Saturday, April 28, 2007

OFWs helping control population growth

 

 

By Cher Jimenez

Reporter

 

The exodus of Filipinos abroad not only benefits the country in terms of remittances that help keep the economy afloat but it has also cushioned the impact of a population boom, according to the Commission on Population (Popcom).

“If one partner is working overseas, it is possible that the couple are practicing a longer birth spacing because the contract worker is anticipating going back to the host country. Although there is yet to have a concrete study on this, we can infer that this is what is happening,” Tomas Osias, Popcom’s executive director, told reporters.

This theory on the relationship among migration, population and development would be discussed in Popcom’s incoming 4th State of the Philippine Population Report (SPPR), which will be presented in the middle of this year.

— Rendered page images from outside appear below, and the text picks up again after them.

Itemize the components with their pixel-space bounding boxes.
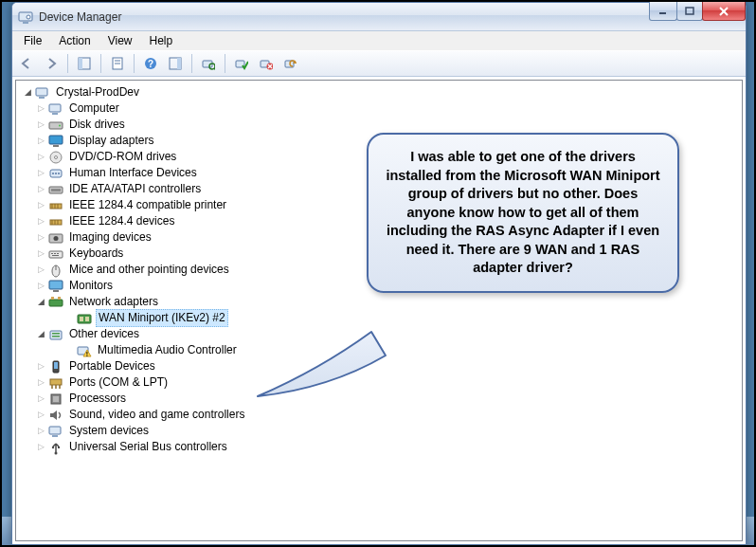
expand-icon[interactable]: ▷: [35, 442, 46, 453]
svg-rect-8: [79, 58, 82, 69]
device-category-icon: [48, 440, 63, 455]
expand-icon[interactable]: ▷: [35, 393, 46, 405]
svg-rect-73: [50, 379, 62, 385]
expand-icon[interactable]: ▷: [35, 377, 46, 389]
update-driver-button[interactable]: [280, 53, 301, 74]
tree-root[interactable]: ◢ Crystal-ProdDev: [18, 84, 740, 100]
tree-item-label: Portable Devices: [67, 358, 157, 374]
svg-rect-59: [53, 290, 59, 292]
svg-rect-72: [54, 362, 58, 369]
svg-rect-4: [686, 8, 693, 14]
menu-view[interactable]: View: [100, 32, 140, 49]
show-hide-tree-button[interactable]: [74, 53, 95, 74]
expand-icon[interactable]: ▷: [35, 361, 46, 373]
device-manager-window: Device Manager File Action View Help ?: [11, 2, 747, 545]
uninstall-button[interactable]: [256, 53, 277, 74]
svg-point-50: [54, 236, 59, 241]
svg-rect-64: [80, 317, 83, 321]
menu-file[interactable]: File: [16, 32, 49, 49]
tree-item[interactable]: ▷ Computer: [18, 100, 740, 117]
tree-item-label: Universal Serial Bus controllers: [67, 439, 229, 455]
svg-rect-55: [52, 255, 59, 256]
tree-item[interactable]: ▷ Disk drives: [18, 117, 740, 133]
menu-help[interactable]: Help: [142, 32, 181, 49]
tree-item-label: Imaging devices: [67, 229, 153, 246]
svg-rect-52: [51, 253, 53, 254]
expand-icon[interactable]: ▷: [35, 152, 46, 163]
action-pane-button[interactable]: [165, 53, 186, 74]
expand-icon[interactable]: ▷: [35, 248, 46, 260]
collapse-icon[interactable]: ◢: [35, 329, 46, 340]
device-tree[interactable]: ◢ Crystal-ProdDev ▷ Computer ▷ Disk driv…: [15, 80, 743, 541]
svg-rect-51: [49, 251, 63, 258]
expand-icon[interactable]: ▷: [35, 216, 46, 228]
enable-button[interactable]: [231, 53, 252, 74]
device-category-icon: [48, 150, 63, 165]
window-title: Device Manager: [39, 10, 121, 24]
svg-rect-28: [52, 113, 58, 115]
svg-point-36: [52, 173, 54, 174]
expand-icon[interactable]: ▷: [35, 184, 46, 195]
forward-button[interactable]: [41, 53, 62, 74]
scan-hardware-button[interactable]: [198, 53, 219, 74]
device-category-icon: [48, 198, 63, 213]
expand-icon[interactable]: ▷: [35, 119, 46, 131]
expand-icon[interactable]: ▷: [35, 264, 46, 276]
help-button[interactable]: ?: [140, 53, 161, 74]
svg-rect-53: [54, 253, 56, 254]
svg-rect-58: [49, 281, 63, 289]
svg-rect-62: [58, 297, 61, 300]
expand-icon[interactable]: ▷: [35, 136, 46, 147]
svg-point-30: [59, 124, 61, 126]
tree-item-label: IDE ATA/ATAPI controllers: [67, 181, 203, 197]
svg-rect-26: [39, 97, 45, 99]
device-category-icon: [48, 214, 63, 229]
collapse-icon[interactable]: ◢: [35, 297, 46, 308]
tree-item-label: Network adapters: [67, 294, 160, 310]
tree-item[interactable]: ▷ System devices: [18, 423, 740, 439]
device-category-icon: [48, 166, 63, 181]
titlebar[interactable]: Device Manager: [12, 3, 746, 31]
tree-root-label: Crystal-ProdDev: [54, 84, 141, 100]
device-category-icon: [48, 246, 63, 262]
tree-item-label: Human Interface Devices: [67, 165, 199, 181]
svg-rect-27: [49, 104, 61, 112]
tree-item[interactable]: ▷ Universal Serial Bus controllers: [18, 439, 740, 455]
expand-icon[interactable]: ▷: [35, 232, 46, 244]
expand-icon[interactable]: ▷: [35, 410, 46, 421]
minimize-button[interactable]: [649, 2, 677, 21]
tree-item-label: Mice and other pointing devices: [67, 262, 231, 278]
tree-item-label: Disk drives: [67, 117, 127, 133]
tree-item-label: Display adapters: [67, 133, 155, 149]
svg-point-78: [55, 451, 58, 454]
computer-icon: [35, 85, 50, 100]
tree-item[interactable]: ◢ Network adapters: [18, 294, 740, 310]
tree-item-label: Computer: [67, 100, 121, 117]
device-category-icon: [48, 182, 63, 197]
close-button[interactable]: [702, 2, 746, 21]
expand-icon[interactable]: ▷: [35, 281, 46, 292]
svg-rect-15: [177, 58, 181, 69]
back-button[interactable]: [16, 53, 37, 74]
properties-button[interactable]: [107, 53, 128, 74]
tree-item-label: Monitors: [67, 278, 115, 294]
expand-icon[interactable]: ▷: [35, 168, 46, 179]
expand-icon[interactable]: ▷: [35, 103, 46, 115]
svg-point-38: [58, 173, 60, 174]
tree-item-label: IEEE 1284.4 compatible printer: [67, 197, 228, 213]
expand-icon[interactable]: ▷: [35, 200, 46, 211]
svg-point-34: [55, 155, 58, 158]
svg-rect-54: [57, 253, 59, 254]
menu-action[interactable]: Action: [51, 32, 98, 49]
maximize-button[interactable]: [676, 2, 703, 21]
device-category-icon: [48, 327, 63, 342]
device-category-icon: [48, 118, 63, 133]
callout-text: I was able to get one of the drivers ins…: [367, 133, 679, 293]
tree-item-label: Other devices: [67, 326, 141, 342]
tree-item-label: System devices: [67, 423, 151, 439]
expand-icon[interactable]: ▷: [35, 426, 46, 437]
app-icon: [18, 9, 33, 25]
toolbar: ?: [12, 50, 746, 77]
collapse-icon[interactable]: ◢: [22, 87, 33, 99]
svg-rect-76: [49, 427, 61, 434]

The project, Popcom’s first attempt to establish the linkages between the exodus of Overseas Filipino Workers (OFW) and the demographic bonus, gathers data from government and the private sector and analyzes the consequences of international migration from a population and development perspective.

“What the Popcom provided here are inferences, and not final and definitive purviews about specific international migration issues that are also population and development concerns. We also recognize the Philippine and global demography have not looked at international migration that much, yet we believe [the report] is our small yet meaningful contribution to demography,” noted Osias.

In the recently released State of the World Population Report of the United Nations Population Fund (UNFPA), the issue of migration and the challenges and risks faced by both documented and undocumented workers were brought to the fore.

Osias estimates that the diaspora of contract workers has eased the country’s fertility rate because of the feminization of migration since women are estimated to outnumber OFW men.

“It is possible that increasing female migration by temporary contract workers and immigrants might have mitigated a population explosion. Since [women] will practice longer birth spacing and will not bear additional burdens while abroad, and since the children of Filipino permanent residents abroad are part of the populations of host countries, international migration might have somewhat managed population growth in the Philippines,” he said.

With a 2.36-percent growth rate or 2 million babies being born every year, the Philippines is ranked the 12th most populous nation in the world and this could have been worse if not for the country’s labor migration policy which has been in effect for 32 years now, said the Popcom official.

But while the diaspora is advantageous at keeping the fertility rate at bay, the report warns of the various social costs of labor migration not only among OFW families but in the national economy as well.